A 26 de Setembro não é muito diferente dos condomínios que se espalharam pelo Jardim Botânico. A "diferença" é que eles nasceram de parcelamentos irregulares de terrenos particulares, em sua maioria. Lá, a área pertencia ao Governo Federal e era uma reserva ambiental.
Das outras 60 "favelas", sugiro que o GDF faça um levantamento. Em todas há pressão de grileiros (ou políticos) para regularização, serviços públicos e benesses.

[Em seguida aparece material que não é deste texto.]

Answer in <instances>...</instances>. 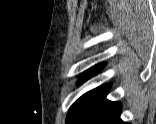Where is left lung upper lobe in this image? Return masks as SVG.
Returning <instances> with one entry per match:
<instances>
[{
  "label": "left lung upper lobe",
  "instance_id": "1",
  "mask_svg": "<svg viewBox=\"0 0 156 124\" xmlns=\"http://www.w3.org/2000/svg\"><path fill=\"white\" fill-rule=\"evenodd\" d=\"M103 66L104 64H100L93 67L91 70L86 71L81 77L79 83L86 81L98 73ZM104 87L105 86L98 87L81 96L69 109L66 124H79Z\"/></svg>",
  "mask_w": 156,
  "mask_h": 124
}]
</instances>
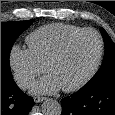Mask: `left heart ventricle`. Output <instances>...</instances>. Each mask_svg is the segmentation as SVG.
Listing matches in <instances>:
<instances>
[{
    "label": "left heart ventricle",
    "mask_w": 115,
    "mask_h": 115,
    "mask_svg": "<svg viewBox=\"0 0 115 115\" xmlns=\"http://www.w3.org/2000/svg\"><path fill=\"white\" fill-rule=\"evenodd\" d=\"M99 43L94 34L88 33L77 38L64 56L52 64L47 73L62 87L74 85L83 79L93 67L98 55Z\"/></svg>",
    "instance_id": "1"
}]
</instances>
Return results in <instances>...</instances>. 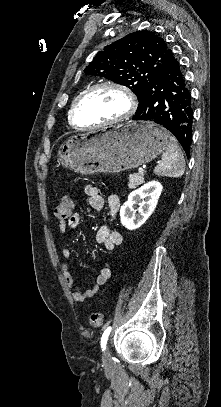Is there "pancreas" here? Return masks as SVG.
Here are the masks:
<instances>
[{
	"label": "pancreas",
	"instance_id": "cf45deb5",
	"mask_svg": "<svg viewBox=\"0 0 221 407\" xmlns=\"http://www.w3.org/2000/svg\"><path fill=\"white\" fill-rule=\"evenodd\" d=\"M144 182V178L142 174H131L129 176L128 187L133 189L136 186L141 185Z\"/></svg>",
	"mask_w": 221,
	"mask_h": 407
}]
</instances>
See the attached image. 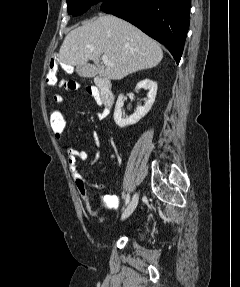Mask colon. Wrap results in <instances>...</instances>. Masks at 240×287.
Here are the masks:
<instances>
[{
	"mask_svg": "<svg viewBox=\"0 0 240 287\" xmlns=\"http://www.w3.org/2000/svg\"><path fill=\"white\" fill-rule=\"evenodd\" d=\"M57 71H58V62L55 57H52L48 64V73L46 77V82L49 85H58L59 87H62L66 90H77L80 88V85L72 80H58L57 78ZM49 124L54 132L55 135H61L66 127V119L64 114L56 109L53 108L49 111L48 115ZM76 185L77 188L82 196V199L85 203L87 211L96 219L99 221H102L103 218L98 214V212L95 209V206L91 202V200L88 197L86 185L82 178L77 177L76 178Z\"/></svg>",
	"mask_w": 240,
	"mask_h": 287,
	"instance_id": "colon-1",
	"label": "colon"
}]
</instances>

A questão das invasões buscando regularização não é nova. Remonta aos anos 1970. Brasília, recém-inaugurada, já lidava com isso. Afinal, Ceilândia, a maior Região Administrativa do DF, nasceu dessa estratégia: regularizar invasões em torno do Plano Piloto.
CEI significa "Campanha de Erradicação de Invasões", feita pelo governador Hélio Prates. Logo após, acrescentou-se "lândia" (cidade). Nasceu Ceilândia, em março de 1971.
O problema acabou? Nos anos 1980/1990, o Plano Piloto tinha mais de 80 ocupações irregulares. Se o IBGE fizesse o censo, teríamos 80 favelas no coração de Brasília.
O governador Joaquim Roriz decidiu dar lotes a todos esses moradores, com a condição de não voltarem a invadir o Plano Piloto. Daí surgiram Samambaia, Riacho Fundo I e II, Sobradinho II, Recanto das Emas e Santa Maria.
Loteamento mudou o DF
Esses locais foram também assentamentos de moradores sem teto. Houve distribuição de lotes para parentes, apadrinhamento político, programas sociais sérios, uma mistura que gerou inchaço populacional, elevando o desemprego e rebaixando os índices de qualidade de vida de Brasília.
O governo do DF estruturou todas essas áreas. Nos primeiros anos dessas hoje cidades, se o IBGE passasse por Samambaia, a classificaria como favela. Por quatro anos, não havia água encanada, esgoto, asfalto. Parecia "terra de ninguém".
Em menos de 10 anos, Samambaia se tornou uma cidade com 100% de saneamento, linha de metrô, asfaltada. Hoje, 35 anos depois, está se expandindo horizontal e verticalmente como novo polo de moradia para a classe média.
Uso Samambaia como exemplo para mostrar que as "favelas" vistas pelo IBGE são, de fato, mais do mesmo. Ou quase. A diferença é que nos loteamentos de Roriz, os lugares foram planejados, com estruturas para a população, como lotes para escolas, hospitais e serviços públicos.
Grilagem tem sido eficiente
O Sol Nascente - "a maior favela do DF em população", segundo o IBGE - é o retrato da eficiência nas grilagens de terra e invasões. Lá, oportunistas expandiram o uso de terras além de Ceilândia, indo em direção a Águas Lindas de Goiás. A cidade goiana também sofreu as consequências, mas isso é outra história.
Voltando ao Sol Nascente, uma área tipicamente rural, cheia de nascentes de água, foi sendo grilada, loteada e vendida a preços irrisórios. Atraiu os mais pobres, expulsos dos altos aluguéis nas RAs urbanizadas. É um ciclo.
De repente, "descobre-se" que há muita gente lá e que falta tudo. E o que acontece? Começam as cobranças ao Poder Público, que corre para ajeitar as coisas. Hoje, o Sol Nascente é formalmente uma Região Administrativa, com 95% de rede de água tratada. A rede de esgoto e água pluvial está sendo finalizada.
Boa parte das ruas já tem asfalto. Terá a maior UPA do DF, um Instituto Federal de Educação, tem escolas e creches, e será ligada por um BRT à Esplanada dos Ministérios, a 38 km. O GDF já regularizou 800 lotes, dos 22.000 mapeados, e está ampliando essse processo a passos largos.
No próximo censo, o IBGE vai encontrar outra ocupação urbana lá. O Sol Nascente deixará de ser favela (haverá gente com baixa renda, mas o espaço urbano terá outra configuração). Mas o IBGE achará outra "favela" no DF.
Não, IBGE. Não será outra favela. Será outra invasão de terra, para começar novamente o ciclo da regularização dos lotes ocupados irregularmente e a implantação dos serviços urbanos. Essa é a sina do DF... enquanto houver terra.